▶ _Exercise instructions_
Give only the number of lines in the data that contain the word "Google".

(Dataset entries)
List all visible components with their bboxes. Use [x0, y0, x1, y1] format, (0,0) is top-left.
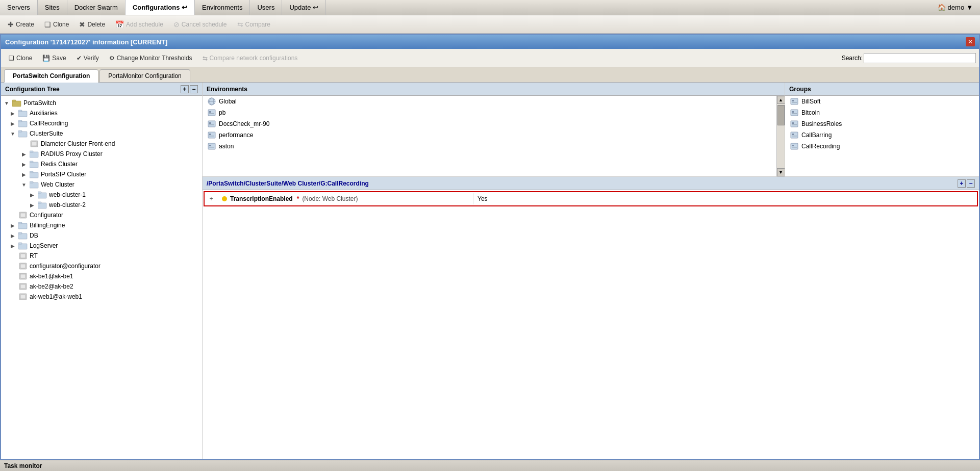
tree-node-ak-be2[interactable]: ▶ ak-be2@ak-be2 [9, 281, 202, 292]
env-item-global[interactable]: Global [203, 96, 776, 107]
group-billsoft-label: BillSoft [801, 98, 820, 105]
env-item-docscheck[interactable]: DocsCheck_mr-90 [203, 118, 776, 129]
groups-panel: Groups BillSoft Bitcoin Bu [785, 83, 979, 176]
svg-rect-60 [792, 113, 797, 114]
compare-button[interactable]: ⇆ Compare [233, 18, 275, 31]
svg-rect-29 [18, 243, 22, 244]
group-item-businessroles[interactable]: BusinessRoles [785, 118, 979, 129]
tree-node-logserver[interactable]: ▶ LogServer [9, 241, 202, 251]
env-item-pb[interactable]: pb [203, 107, 776, 118]
portaswitch-expand-icon[interactable]: ▼ [3, 100, 10, 106]
main-content-area: Configuration Tree + − ▼ PortaSwitch ▶ [1, 83, 979, 459]
ak-web1-icon [18, 293, 28, 301]
tree-node-conf-at-conf[interactable]: ▶ configurator@configurator [9, 261, 202, 271]
config-row-transcription: + TranscriptionEnabled * (Node: Web Clus… [204, 191, 978, 206]
nav-tab-docker[interactable]: Docker Swarm [67, 0, 125, 15]
tree-node-ak-web1[interactable]: ▶ ak-web1@ak-web1 [9, 292, 202, 302]
group-item-billsoft[interactable]: BillSoft [785, 96, 979, 107]
svg-rect-25 [18, 222, 22, 224]
config-tree-panel: Configuration Tree + − ▼ PortaSwitch ▶ [1, 83, 203, 459]
user-dropdown[interactable]: demo [948, 4, 965, 11]
win-save-button[interactable]: 💾 Save [38, 53, 70, 64]
tab-portaswitch-config[interactable]: PortaSwitch Configuration [4, 69, 98, 83]
group-item-callbarring[interactable]: CallBarring [785, 129, 979, 141]
nav-tab-sites[interactable]: Sites [38, 0, 67, 15]
web2-expand-icon[interactable]: ▶ [29, 202, 36, 208]
webcluster-label: Web Cluster [41, 181, 74, 188]
tree-node-portasip[interactable]: ▶ PortaSIP Cluster [17, 169, 202, 179]
logserver-expand-icon[interactable]: ▶ [9, 243, 16, 249]
tree-node-billingengine[interactable]: ▶ BillingEngine [9, 220, 202, 230]
tab-portamonitor-config[interactable]: PortaMonitor Configuration [99, 69, 190, 82]
nav-tab-servers[interactable]: Servers [0, 0, 38, 15]
cancel-schedule-button[interactable]: ⊘ Cancel schedule [169, 18, 232, 31]
env-scroll-thumb[interactable] [777, 105, 785, 125]
db-expand-icon[interactable]: ▶ [9, 233, 16, 239]
tree-node-configurator[interactable]: ▶ Configurator [9, 210, 202, 220]
billingengine-expand-icon[interactable]: ▶ [9, 223, 16, 228]
win-compare-network-button[interactable]: ⇆ Compare network configurations [198, 53, 303, 64]
path-expand-button[interactable]: + [958, 179, 966, 188]
clustersuite-expand-icon[interactable]: ▼ [9, 131, 16, 137]
webcluster-expand-icon[interactable]: ▼ [20, 182, 28, 188]
nav-tab-environments[interactable]: Environments [195, 0, 250, 15]
group-item-callrecording[interactable]: CallRecording [785, 141, 979, 152]
win-verify-button[interactable]: ✔ Verify [72, 53, 104, 64]
tree-node-rt[interactable]: ▶ RT [9, 251, 202, 261]
group-item-bitcoin[interactable]: Bitcoin [785, 107, 979, 118]
delete-button[interactable]: ✖ Delete [74, 18, 110, 31]
env-scroll-down-button[interactable]: ▼ [777, 168, 785, 176]
tree-node-auxiliaries[interactable]: ▶ Auxiliaries [9, 108, 202, 118]
create-button[interactable]: ✚ Create [3, 18, 39, 31]
web1-expand-icon[interactable]: ▶ [29, 192, 36, 198]
add-schedule-label: Add schedule [126, 21, 163, 28]
clone-button[interactable]: ❑ Clone [40, 18, 73, 31]
redis-expand-icon[interactable]: ▶ [20, 162, 28, 167]
win-verify-label: Verify [84, 55, 99, 62]
svg-rect-51 [209, 136, 214, 137]
tree-node-redis[interactable]: ▶ Redis Cluster [17, 159, 202, 169]
nav-tab-users[interactable]: Users [250, 0, 282, 15]
tree-node-portaswitch[interactable]: ▼ PortaSwitch [1, 98, 202, 108]
nav-tab-configurations[interactable]: Configurations ↩ [125, 0, 195, 15]
svg-rect-48 [209, 124, 214, 125]
user-menu[interactable]: 🏠 demo ▼ [931, 0, 980, 15]
callrecording-expand-icon[interactable]: ▶ [9, 121, 16, 126]
auxiliaries-expand-icon[interactable]: ▶ [9, 111, 16, 116]
search-input[interactable] [864, 53, 976, 63]
radius-expand-icon[interactable]: ▶ [20, 151, 28, 157]
path-collapse-button[interactable]: − [967, 179, 975, 188]
environments-title: Environments [207, 86, 247, 93]
tree-node-callrecording[interactable]: ▶ CallRecording [9, 118, 202, 128]
nav-tab-update[interactable]: Update ↩ [282, 0, 326, 15]
env-scroll-up-button[interactable]: ▲ [777, 96, 785, 104]
window-close-button[interactable]: ✕ [966, 37, 975, 46]
svg-rect-69 [792, 147, 797, 148]
portasip-expand-icon[interactable]: ▶ [20, 172, 28, 177]
win-clone-button[interactable]: ❑ Clone [4, 53, 37, 64]
svg-rect-27 [18, 232, 22, 234]
env-scrollbar[interactable]: ▲ ▼ [776, 96, 785, 176]
config-row-expand-button[interactable]: + [205, 193, 218, 204]
config-value-yes[interactable]: Yes [473, 193, 977, 204]
tree-expand-all-button[interactable]: + [181, 85, 189, 93]
tree-node-web1[interactable]: ▶ web-cluster-1 [26, 190, 202, 200]
svg-rect-14 [30, 172, 38, 178]
env-item-aston[interactable]: aston [203, 141, 776, 152]
tree-node-ak-be1[interactable]: ▶ ak-be1@ak-be1 [9, 271, 202, 281]
tree-node-web2[interactable]: ▶ web-cluster-2 [26, 200, 202, 210]
add-schedule-button[interactable]: 📅 Add schedule [111, 18, 168, 31]
win-change-monitor-button[interactable]: ⚙ Change Monitor Thresholds [105, 53, 197, 64]
env-item-performance[interactable]: performance [203, 129, 776, 141]
tree-node-webcluster[interactable]: ▼ Web Cluster [17, 179, 202, 190]
tree-node-radius[interactable]: ▶ RADIUS Proxy Cluster [17, 149, 202, 159]
group-businessroles-label: BusinessRoles [801, 120, 842, 127]
billingengine-folder-icon [18, 221, 28, 229]
tree-node-db[interactable]: ▶ DB [9, 230, 202, 241]
tree-node-diameter[interactable]: ▶ Diameter Cluster Front-end [17, 139, 202, 149]
config-key-name[interactable]: TranscriptionEnabled [230, 195, 293, 202]
redis-folder-icon [30, 160, 39, 168]
tree-node-clustersuite[interactable]: ▼ ClusterSuite [9, 128, 202, 139]
tree-collapse-all-button[interactable]: − [190, 85, 198, 93]
radius-label: RADIUS Proxy Cluster [41, 150, 103, 158]
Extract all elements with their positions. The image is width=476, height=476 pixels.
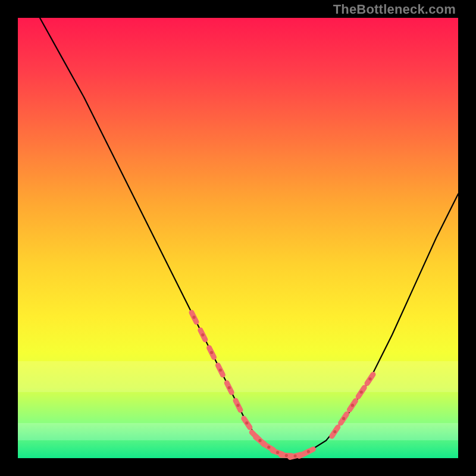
chart-svg	[18, 18, 458, 458]
svg-point-23	[276, 451, 279, 454]
svg-point-41	[368, 377, 371, 380]
svg-point-7	[219, 368, 222, 371]
svg-point-39	[360, 390, 363, 393]
highlight-right	[332, 374, 373, 436]
svg-point-31	[307, 450, 310, 453]
svg-point-35	[342, 417, 345, 420]
svg-point-9	[228, 386, 231, 389]
svg-point-33	[333, 430, 336, 433]
curve-path	[40, 18, 458, 456]
highlight-bottom	[256, 437, 314, 458]
svg-point-27	[294, 455, 297, 458]
highlight-left	[192, 312, 264, 444]
svg-point-37	[351, 404, 354, 407]
watermark-text: TheBottleneck.com	[333, 2, 456, 17]
svg-point-19	[258, 439, 261, 442]
svg-point-21	[267, 446, 270, 449]
plot-area	[18, 18, 458, 458]
svg-point-3	[201, 333, 204, 336]
svg-point-13	[245, 421, 248, 424]
chart-stage: TheBottleneck.com	[0, 0, 476, 476]
svg-point-5	[210, 351, 213, 354]
svg-point-1	[192, 316, 195, 319]
svg-point-11	[236, 404, 239, 407]
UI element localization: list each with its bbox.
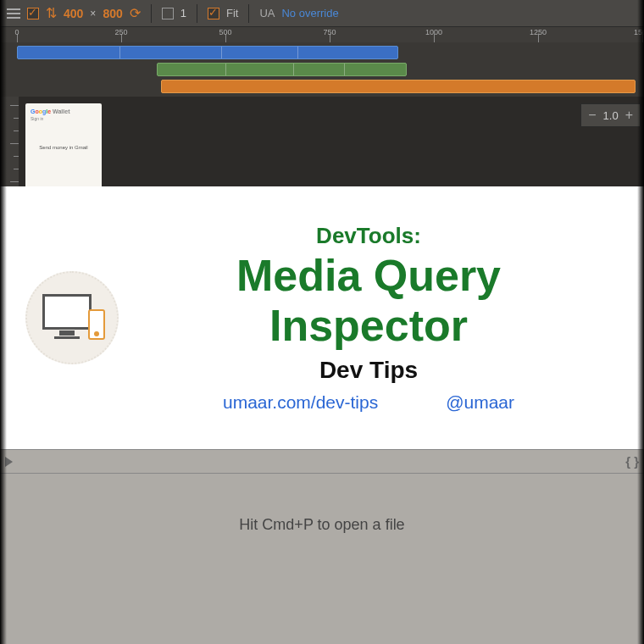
fit-label: Fit bbox=[226, 7, 238, 19]
dimension-separator: × bbox=[90, 8, 96, 19]
zoom-out-button[interactable]: − bbox=[588, 108, 596, 123]
media-query-inspector bbox=[0, 42, 644, 97]
page-headline: Send money in Gmail bbox=[31, 145, 97, 150]
ruler-label: 0 bbox=[14, 28, 19, 36]
screen-icon[interactable] bbox=[162, 8, 174, 19]
fit-checkbox[interactable] bbox=[208, 8, 219, 19]
sources-panel: { } Hit Cmd+P to open a file bbox=[0, 449, 644, 644]
banner-title-line1: Media Query bbox=[119, 253, 619, 299]
ruler-label: 750 bbox=[323, 28, 336, 36]
dimensions-checkbox[interactable] bbox=[27, 8, 39, 19]
open-file-hint: Hit Cmd+P to open a file bbox=[0, 474, 644, 534]
monitor-icon bbox=[42, 294, 92, 330]
swap-dimensions-icon[interactable]: ⇅ bbox=[46, 5, 57, 21]
ruler-label: 250 bbox=[114, 28, 127, 36]
zoom-controls: − 1.0 + bbox=[580, 103, 641, 127]
banner-subtitle: DevTools: bbox=[119, 223, 619, 249]
phone-icon bbox=[88, 309, 105, 340]
height-value[interactable]: 800 bbox=[103, 7, 122, 20]
page-signin: Sign in bbox=[31, 116, 97, 121]
banner-title-line2: Inspector bbox=[119, 303, 619, 349]
sources-toolbar: { } bbox=[0, 450, 644, 474]
devices-icon bbox=[25, 271, 119, 364]
media-query-bar-min[interactable] bbox=[161, 80, 636, 93]
banner-devtips: Dev Tips bbox=[119, 357, 619, 384]
menu-icon[interactable] bbox=[7, 8, 20, 19]
refresh-icon[interactable]: ⟳ bbox=[130, 5, 141, 21]
media-query-bar-range[interactable] bbox=[157, 63, 407, 76]
device-toolbar: ⇅ 400 × 800 ⟳ 1 Fit UA No override bbox=[0, 0, 644, 27]
rendered-page: Google Wallet Sign in Send money in Gmai… bbox=[25, 103, 102, 188]
handle-link[interactable]: @umaar bbox=[446, 392, 514, 413]
title-banner: DevTools: Media Query Inspector Dev Tips… bbox=[0, 186, 644, 449]
ruler-label: 1250 bbox=[530, 28, 547, 36]
width-value[interactable]: 400 bbox=[64, 7, 83, 20]
ruler-label: 1000 bbox=[425, 28, 442, 36]
site-link[interactable]: umaar.com/dev-tips bbox=[223, 392, 378, 413]
page-logo: Google Wallet bbox=[31, 108, 97, 114]
horizontal-ruler: 0 250 500 750 1000 1250 1500 bbox=[0, 27, 644, 42]
media-query-bar-max[interactable] bbox=[17, 46, 398, 59]
zoom-in-button[interactable]: + bbox=[625, 108, 633, 123]
ruler-label: 500 bbox=[219, 28, 231, 36]
ua-label: UA bbox=[259, 7, 275, 19]
ua-value[interactable]: No override bbox=[281, 7, 338, 19]
dpr-value[interactable]: 1 bbox=[180, 7, 186, 19]
zoom-level: 1.0 bbox=[603, 109, 619, 122]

▶ _Answer space_
2